**What is expected**
Please reproduce all the records exactly while leaving out their pictures.

*** Supplied information ***

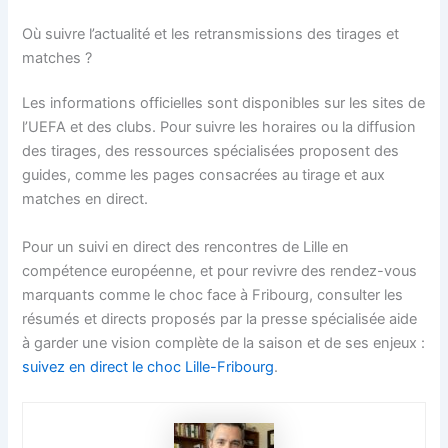
Où suivre l’actualité et les retransmissions des tirages et
matches ?
Les informations officielles sont disponibles sur les sites de
l’UEFA et des clubs. Pour suivre les horaires ou la diffusion
des tirages, des ressources spécialisées proposent des
guides, comme les pages consacrées au tirage et aux
matches en direct.
Pour un suivi en direct des rencontres de Lille en
compétence européenne, et pour revivre des rendez-vous
marquants comme le choc face à Fribourg, consulter les
résumés et directs proposés par la presse spécialisée aide
à garder une vision complète de la saison et de ses enjeux :
suivez en direct le choc Lille-Fribourg
.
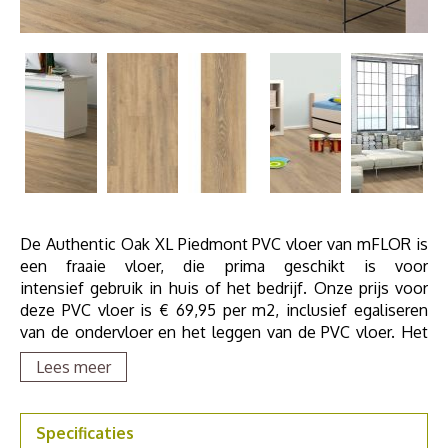
De Authentic Oak XL Piedmont PVC vloer van mFLOR is
een fraaie vloer, die prima geschikt is voor
intensief gebruik in huis of het bedrijf. Onze prijs voor
deze PVC vloer is € 69,95 per m2, inclusief egaliseren
van de ondervloer en het leggen van de PVC vloer. Het
heeft alle voordelen van mFLOR PVC vloeren en is prima
Lees meer
te combineren met vloerverwarming.
Bestel een PVC staal om thuis te bekijken, vraag een
Specificaties
offerte aan of maak een afspraak in de
showroom in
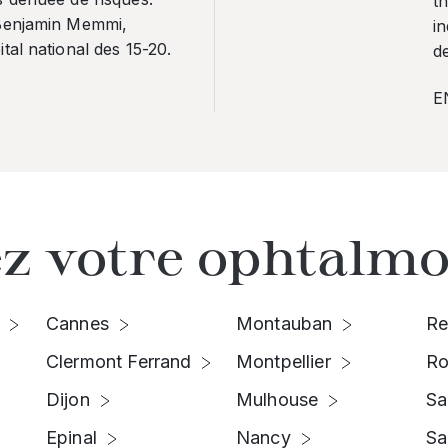
th
 Benjamin Memmi,
in
tal national des 15-20.
de
E
z votre ophtalmo
Cannes
Montauban
Re
Clermont Ferrand
Montpellier
Ro
Dijon
Mulhouse
Sa
Epinal
Nancy
Sa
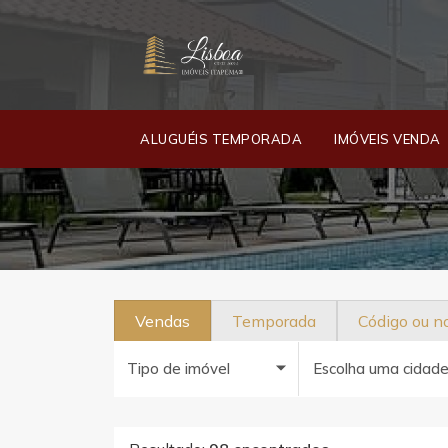
ALUGUÉIS TEMPORADA
IMÓVEIS VENDA
Vendas
Temporada
Código ou 
Tipo de imóvel
Escolha uma cidad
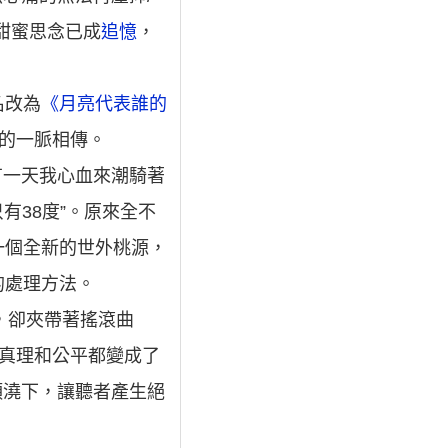
甜蜜思念已成
追憶
，
名改為
《月亮代表誰的
詞的一脈相傳。
有一天我心血來潮騎著
有38度”。原來全不
一個全新的世外桃源，
的處理方法。
里，卻夾帶著搖滾曲
/真理和公平都變成了
頭澆下，讓聽者產生絕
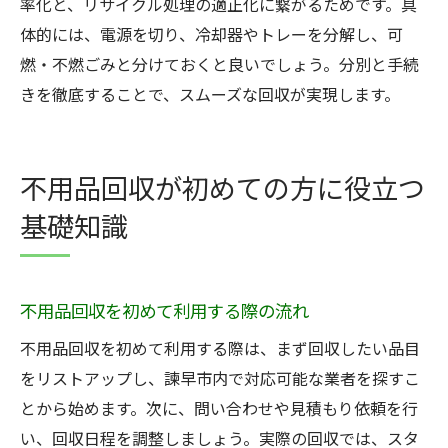
率化と、リサイクル処理の適正化に繋がるためです。具
体的には、電源を切り、冷却器やトレーを分解し、可
燃・不燃ごみと分けておくと良いでしょう。分別と手続
きを徹底することで、スムーズな回収が実現します。
不用品回収が初めての方に役立つ
基礎知識
不用品回収を初めて利用する際の流れ
不用品回収を初めて利用する際は、まず回収したい品目
をリストアップし、諫早市内で対応可能な業者を探すこ
とから始めます。次に、問い合わせや見積もり依頼を行
い、回収日程を調整しましょう。実際の回収では、スタ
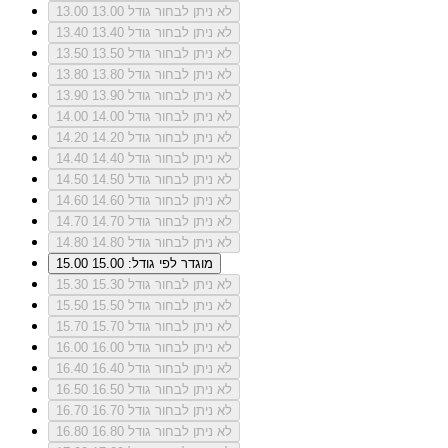
לא ניתן לבחור גודל 13.00
13.00
לא ניתן לבחור גודל 13.40
13.40
לא ניתן לבחור גודל 13.50
13.50
לא ניתן לבחור גודל 13.80
13.80
לא ניתן לבחור גודל 13.90
13.90
לא ניתן לבחור גודל 14.00
14.00
לא ניתן לבחור גודל 14.20
14.20
לא ניתן לבחור גודל 14.40
14.40
לא ניתן לבחור גודל 14.50
14.50
לא ניתן לבחור גודל 14.60
14.60
לא ניתן לבחור גודל 14.70
14.70
לא ניתן לבחור גודל 14.80
14.80
מוגדר לפי גודל: 15.00
15.00
לא ניתן לבחור גודל 15.30
15.30
לא ניתן לבחור גודל 15.50
15.50
לא ניתן לבחור גודל 15.70
15.70
לא ניתן לבחור גודל 16.00
16.00
לא ניתן לבחור גודל 16.40
16.40
לא ניתן לבחור גודל 16.50
16.50
לא ניתן לבחור גודל 16.70
16.70
לא ניתן לבחור גודל 16.80
16.80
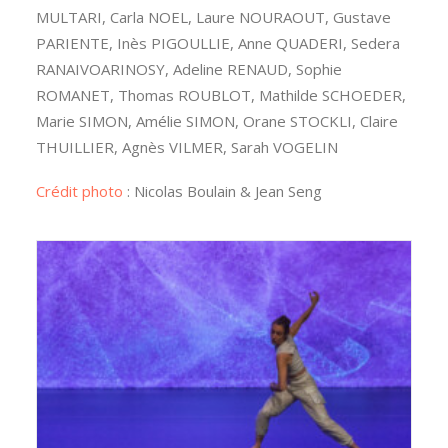
MULTARI, Carla NOEL, Laure NOURAOUT, Gustave
PARIENTE, Inès PIGOULLIE, Anne QUADERI, Sedera
RANAIVOARINOSY, Adeline RENAUD, Sophie
ROMANET, Thomas ROUBLOT, Mathilde SCHOEDER,
Marie SIMON, Amélie SIMON, Orane STOCKLI, Claire
THUILLIER, Agnès VILMER, Sarah VOGELIN
Crédit photo
: Nicolas Boulain & Jean Seng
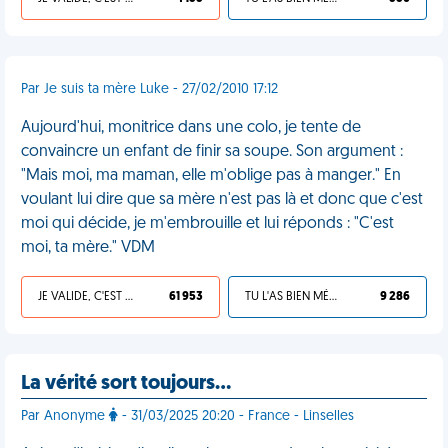
Par Je suis ta mère Luke - 27/02/2010 17:12
Aujourd'hui, monitrice dans une colo, je tente de
convaincre un enfant de finir sa soupe. Son argument :
"Mais moi, ma maman, elle m'oblige pas à manger." En
voulant lui dire que sa mère n'est pas là et donc que c'est
moi qui décide, je m'embrouille et lui réponds : "C'est
moi, ta mère." VDM
JE VALIDE, C'EST UNE VDM
61 953
TU L'AS BIEN MÉRITÉ
9 286
La vérité sort toujours…
Par Anonyme
- 31/03/2025 20:20 - France - Linselles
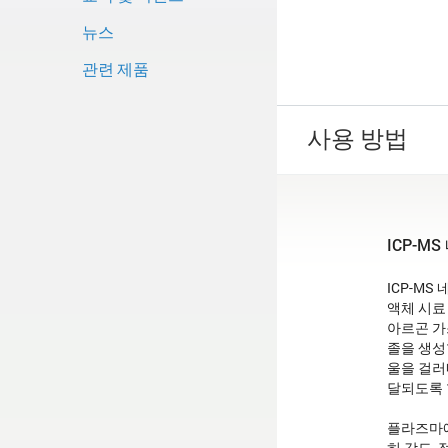
뉴스
관련 제품
사용 방법
ICP-M
ICP-M
액체 시료
아르곤 가
졸을 생성
울을 걸러
달되도록 
플라즈마에
히 감도,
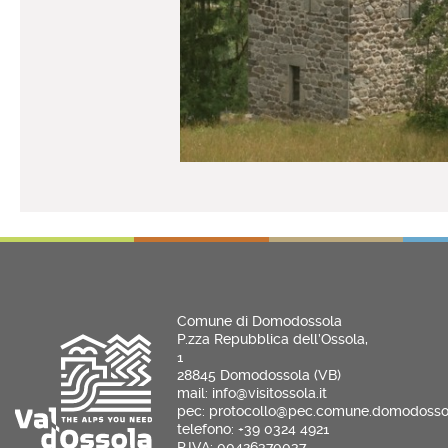
Comune di Domodossola
P.zza Repubblica dell’Ossola,
1
28845 Domodossola (VB)
mail: info@visitossola.it
pec: protocollo@pec.comune.domodossol
telefono: +39 0324 4921
P.IVA: 00426370037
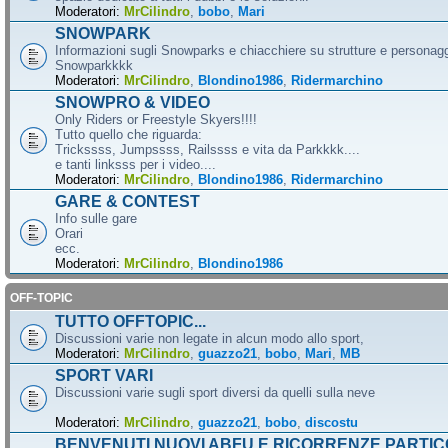
Moderatori:
MrCilindro
,
bobo
,
Mari
SNOWPARK
Informazioni sugli Snowparks e chiacchiere su strutture e personag
Snowparkkkk
Moderatori:
MrCilindro
,
Blondino1986
,
Ridermarchino
SNOWPRO & VIDEO
Only Riders or Freestyle Skyers!!!!
Tutto quello che riguarda:
Trickssss, Jumpssss, Railssss e vita da Parkkkk....
e tanti linksss per i video....
Moderatori:
MrCilindro
,
Blondino1986
,
Ridermarchino
GARE & CONTEST
Info sulle gare
Orari
ecc.
Moderatori:
MrCilindro
,
Blondino1986
OFF-TOPIC
TUTTO OFFTOPIC...
Discussioni varie non legate in alcun modo allo sport,
Moderatori:
MrCilindro
,
guazzo21
,
bobo
,
Mari
,
MB
SPORT VARI
Discussioni varie sugli sport diversi da quelli sulla neve
Moderatori:
MrCilindro
,
guazzo21
,
bobo
,
discostu
BENVENUTI NUOVI ABFU E RICORRENZE PARTIC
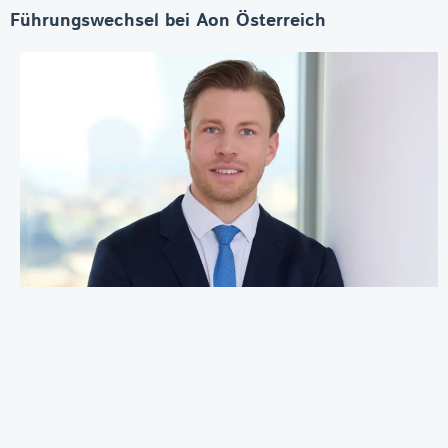
Führungswechsel bei Aon Österreich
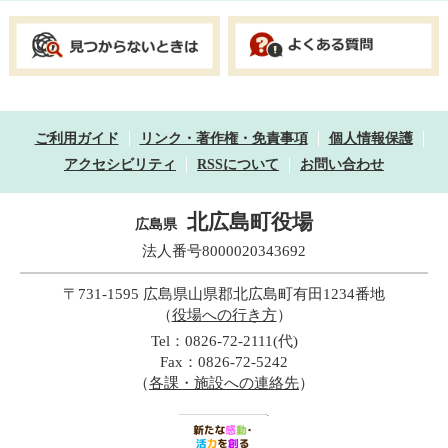
ご利用ガイド
リンク・著作権・免責事項
個人情報保護
アクセシビリティ
RSSについて
お問い合わせ
北広島町役場
広島県
法人番号8000020343692
〒731-1595 広島県山県郡北広島町有田1234番地
（
役場への行き方
）
Tel：0826-72-2111(代)
Fax：0826-72-5242
（
各課・施設への連絡先
）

*** End of Supplied information ***

**Response area**
Où suivre l’actualité et les retransmissions des tirages et
matches ?
Les informations officielles sont disponibles sur les sites de
l’UEFA et des clubs. Pour suivre les horaires ou la diffusion
des tirages, des ressources spécialisées proposent des
guides, comme les pages consacrées au tirage et aux
matches en direct.
Pour un suivi en direct des rencontres de Lille en
compétence européenne, et pour revivre des rendez-vous
marquants comme le choc face à Fribourg, consulter les
résumés et directs proposés par la presse spécialisée aide
à garder une vision complète de la saison et de ses enjeux :
suivez en direct le choc Lille-Fribourg
.
De Authentic Oak XL Piedmont PVC vloer van mFLOR is
een fraaie vloer, die prima geschikt is voor
intensief gebruik in huis of het bedrijf. Onze prijs voor
deze PVC vloer is € 69,95 per m2, inclusief egaliseren
van de ondervloer en het leggen van de PVC vloer. Het
heeft alle voordelen van mFLOR PVC vloeren en is prima
Lees meer
te combineren met vloerverwarming.
Bestel een PVC staal om thuis te bekijken, vraag een
Specificaties
offerte aan of maak een afspraak in de
showroom in
th
 Benjamin Memmi,
in
tal national des 15-20.
de
E
z votre ophtalmo
Cannes
Montauban
Re
Clermont Ferrand
Montpellier
Ro
Dijon
Mulhouse
Sa
Epinal
Nancy
Sa
ALUGUÉIS TEMPORADA
IMÓVEIS VENDA
Vendas
Temporada
Código ou 
Tipo de imóvel
Escolha uma cidad
甜蜜思念已成
追憶
，
名改為
《月亮代表誰的
詞的一脈相傳。
有一天我心血來潮騎著
有38度”。原來全不
一個全新的世外桃源，
的處理方法。
里，卻夾帶著搖滾曲
/真理和公平都變成了
頭澆下，讓聽者產生絕
率化と、リサイクル処理の適正化に繋がるためです。具
体的には、電源を切り、冷却器やトレーを分解し、可
燃・不燃ごみと分けておくと良いでしょう。分別と手続
きを徹底することで、スムーズな回収が実現します。
不用品回収が初めての方に役立つ
基礎知識
不用品回収を初めて利用する際の流れ
不用品回収を初めて利用する際は、まず回収したい品目
をリストアップし、諫早市内で対応可能な業者を探すこ
とから始めます。次に、問い合わせや見積もり依頼を行
い、回収日程を調整しましょう。実際の回収では、スタ
לא ניתן לבחור גודל 13.00
13.00
לא ניתן לבחור גודל 13.40
13.40
לא ניתן לבחור גודל 13.50
13.50
לא ניתן לבחור גודל 13.80
13.80
לא ניתן לבחור גודל 13.90
13.90
לא ניתן לבחור גודל 14.00
14.00
לא ניתן לבחור גודל 14.20
14.20
לא ניתן לבחור גודל 14.40
14.40
לא ניתן לבחור גודל 14.50
14.50
לא ניתן לבחור גודל 14.60
14.60
לא ניתן לבחור גודל 14.70
14.70
לא ניתן לבחור גודל 14.80
14.80
מוגדר לפי גודל: 15.00
15.00
לא ניתן לבחור גודל 15.30
15.30
לא ניתן לבחור גודל 15.50
15.50
לא ניתן לבחור גודל 15.70
15.70
לא ניתן לבחור גודל 16.00
16.00
לא ניתן לבחור גודל 16.40
16.40
לא ניתן לבחור גודל 16.50
16.50
לא ניתן לבחור גודל 16.70
16.70
לא ניתן לבחור גודל 16.80
16.80
MULTARI, Carla NOEL, Laure NOURAOUT, Gustave
PARIENTE, Inès PIGOULLIE, Anne QUADERI, Sedera
RANAIVOARINOSY, Adeline RENAUD, Sophie
ROMANET, Thomas ROUBLOT, Mathilde SCHOEDER,
Marie SIMON, Amélie SIMON, Orane STOCKLI, Claire
THUILLIER, Agnès VILMER, Sarah VOGELIN
Crédit photo
: Nicolas Boulain & Jean Seng
Par Je suis ta mère Luke - 27/02/2010 17:12
Aujourd'hui, monitrice dans une colo, je tente de
convaincre un enfant de finir sa soupe. Son argument :
"Mais moi, ma maman, elle m'oblige pas à manger." En
voulant lui dire que sa mère n'est pas là et donc que c'est
moi qui décide, je m'embrouille et lui réponds : "C'est
moi, ta mère." VDM
JE VALIDE, C'EST UNE VDM
61 953
TU L'AS BIEN MÉRITÉ
9 286
La vérité sort toujours…
Par Anonyme
- 31/03/2025 20:20 - France - Linselles
뉴스
관련 제품
사용 방법
ICP-M
ICP-M
액체 시료
아르곤 가
졸을 생성
울을 걸러
달되도록 
플라즈마에
히 감도,
Comune di Domodossola
P.zza Repubblica dell’Ossola,
1
28845 Domodossola (VB)
mail: info@visitossola.it
pec: protocollo@pec.comune.domodossol
telefono: +39 0324 4921
P.IVA: 00426370037
Moderatori:
MrCilindro
,
bobo
,
Mari
SNOWPARK
Informazioni sugli Snowparks e chiacchiere su strutture e personag
Snowparkkkk
Moderatori:
MrCilindro
,
Blondino1986
,
Ridermarchino
SNOWPRO & VIDEO
Only Riders or Freestyle Skyers!!!!
Tutto quello che riguarda:
Trickssss, Jumpssss, Railssss e vita da Parkkkk....
e tanti linksss per i video....
Moderatori:
MrCilindro
,
Blondino1986
,
Ridermarchino
GARE & CONTEST
Info sulle gare
Orari
ecc.
Moderatori:
MrCilindro
,
Blondino1986
OFF-TOPIC
TUTTO OFFTOPIC...
Discussioni varie non legate in alcun modo allo sport,
Moderatori:
MrCilindro
,
guazzo21
,
bobo
,
Mari
,
MB
SPORT VARI
Discussioni varie sugli sport diversi da quelli sulla neve
Moderatori:
MrCilindro
,
guazzo21
,
bobo
,
discostu
BENVENUTI NUOVI ABFU E RICORRENZE PARTIC
Führungswechsel bei Aon Österreich
ご利用ガイド
リンク・著作権・免責事項
個人情報保護
アクセシビリティ
RSSについて
お問い合わせ
北広島町役場
広島県
法人番号8000020343692
〒731-1595 広島県山県郡北広島町有田1234番地
（
役場への行き方
）
Tel：0826-72-2111(代)
Fax：0826-72-5242
（
各課・施設への連絡先
）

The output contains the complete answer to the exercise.